Anti-Israel demonstrators stand outside the Israeli embassy after Ireland has announced it will recognize a Palestinian state, in Dublin, Ireland, May 22, 2024. Photo: REUTERS/Molly Darlington

i24 NewsCiting the Gaza war, Dublin city council voted to rename a park honoring Israel’s sixth president, the Irish-born Chaim Herzog, in further manifestation of anti-Israel sentiment in the country.

While a new name is yet to be chosen, reports cite efforts by pro-Palestinian activists to change it to the “Free Palestine Park.”

Former Irish justice minister Alan Shatter harshly criticized the vote, charging that “Dublin City Council has now gone full on Nazi & a committee of the Council has determined it should erase Jewish/Irish history. Herzog Park in Rathgar is named after Chaim Herzog, Israel’s 6th President, brought up in Dublin by his father, Yitzhak HaLevi Herzog, a friend of Eamon De Valera, who was Chief Rabbi of Ireland & Israel’s first Chief Rabbi… Some councillors want the Park renamed ‘Free Palestine Park.”
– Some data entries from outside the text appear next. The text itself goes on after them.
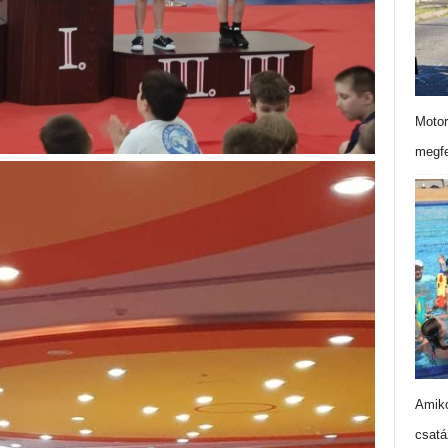
Motor
megfe
Amiko
csatá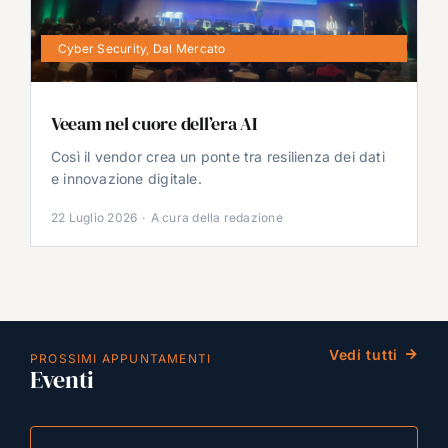
Cyber Security
,
Dal Mercato
Veeam nel cuore dell’era AI
Così il vendor crea un ponte tra resilienza dei dati
e innovazione digitale.
22 Luglio 2026
·
A cura della redazione
Vedi tutti
PROSSIMI APPUNTAMENTI
Eventi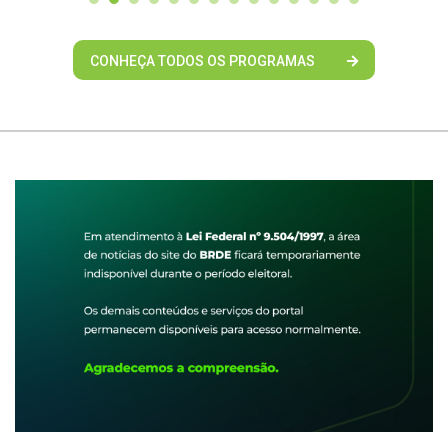
CONHEÇA TODOS OS PROGRAMAS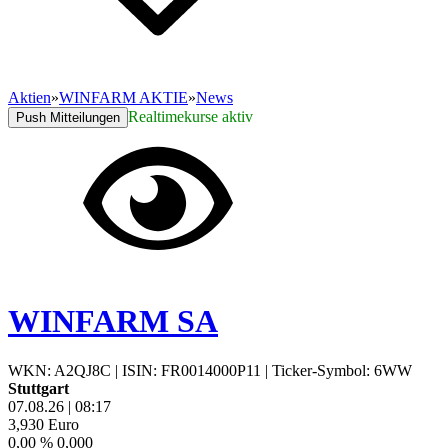
Aktien
»
WINFARM AKTIE
»
News
Realtimekurse aktiv
Push Mitteilungen
WINFARM SA
WKN: A2QJ8C
|
ISIN: FR0014000P11
|
Ticker-Symbol: 6WW
Stuttgart
07.08.26
|
08:17
3,930
Euro
0,00 %
0,000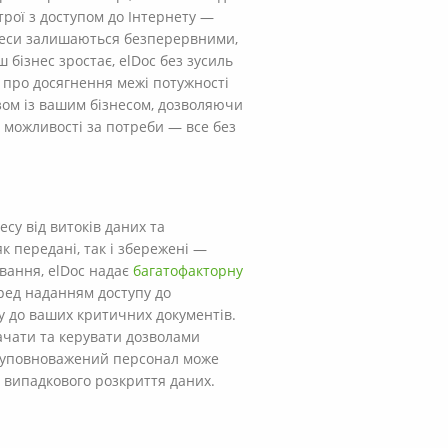
трої з доступом до Інтернету —
роцеси залишаються безперервними,
 бізнес зростає, elDoc без зусиль
 про досягнення межі потужності
зом із вашим бізнесом, дозволяючи
і можливості за потреби — все без
су від витоків даних та
 передані, так і збережені —
вання, elDoc надає
багатофакторну
еред наданням доступу до
 до ваших критичних документів.
начати та керувати дозволами
ьки уповноважений персонал може
 випадкового розкриття даних.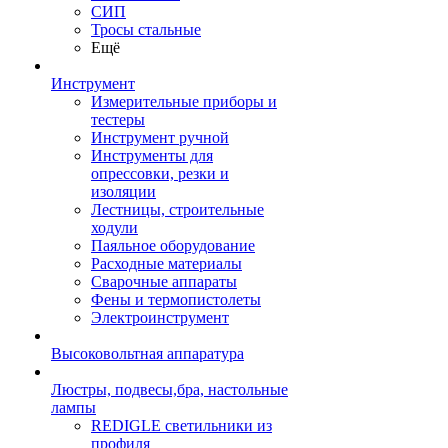
СИП
Тросы стальные
Ещё
Инструмент
Измерительные приборы и
тестеры
Инструмент ручной
Инструменты для
опрессовки, резки и
изоляции
Лестницы, строительные
ходули
Паяльное оборудование
Расходные материалы
Сварочные аппараты
Фены и термопистолеты
Электроинструмент
Высоковольтная аппаратура
Люстры, подвесы,бра, настольные
лампы
REDIGLE светильники из
профиля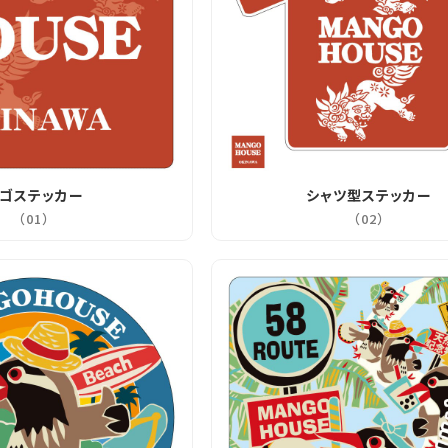
ゴステッカー
シャツ型ステッカー
（01）
（02）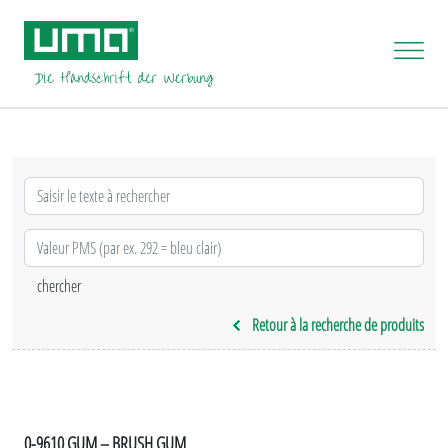
Retour à la recherche de produits
0-9610 GUM – BRUSH GUM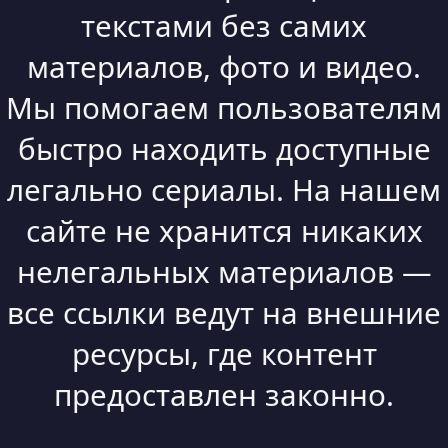
текстами без самих
материалов, фото и видео.
Мы помогаем пользователям
быстро находить доступные
легально сериалы. На нашем
сайте не хранится никаких
нелегальных материалов —
все ссылки ведут на внешние
ресурсы, где контент
предоставлен законно.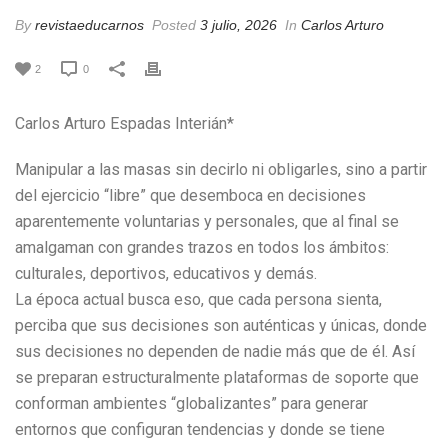
By
revistaeducarnos
Posted
3 julio, 2026
In
Carlos Arturo
2
0
Carlos Arturo Espadas Interián*
Manipular a las masas sin decirlo ni obligarles, sino a partir
del ejercicio “libre” que desemboca en decisiones
aparentemente voluntarias y personales, que al final se
amalgaman con grandes trazos en todos los ámbitos:
culturales, deportivos, educativos y demás.
La época actual busca eso, que cada persona sienta,
perciba que sus decisiones son auténticas y únicas, donde
sus decisiones no dependen de nadie más que de él. Así
se preparan estructuralmente plataformas de soporte que
conforman ambientes “globalizantes” para generar
entornos que configuran tendencias y donde se tiene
The Jewish Representative Council of Ireland issued a statement regarding the renaming of Herzog Park.

“It sends a hurtful and isolating message to a small minority community that has contributed to Ireland for centuries. We call on Dublin City Councillors to reject this motion. The removal of the Herzog name from this park would be widely understood as an attempt to erase our Irish Jewish history.”

A virtuoso diplomat and an intellectual giant, Herzog had served in a variety of roles throughout his storied career, including a memorable stint as the ambassador to the United Nations, where in 1975 he delivered a speech condemning the Soviet-engineered resolution to brand Zionism as a form of racism. The address is now regarded as a classic, along with the oration from the same session by the US Ambassador Daniel Patrick Moynihan.

Israel’s Foreign Minister Gideon Sa’ar slammed the decision, saying that Ireland’s “antisemitic and anti-Israel obsession is sickening.”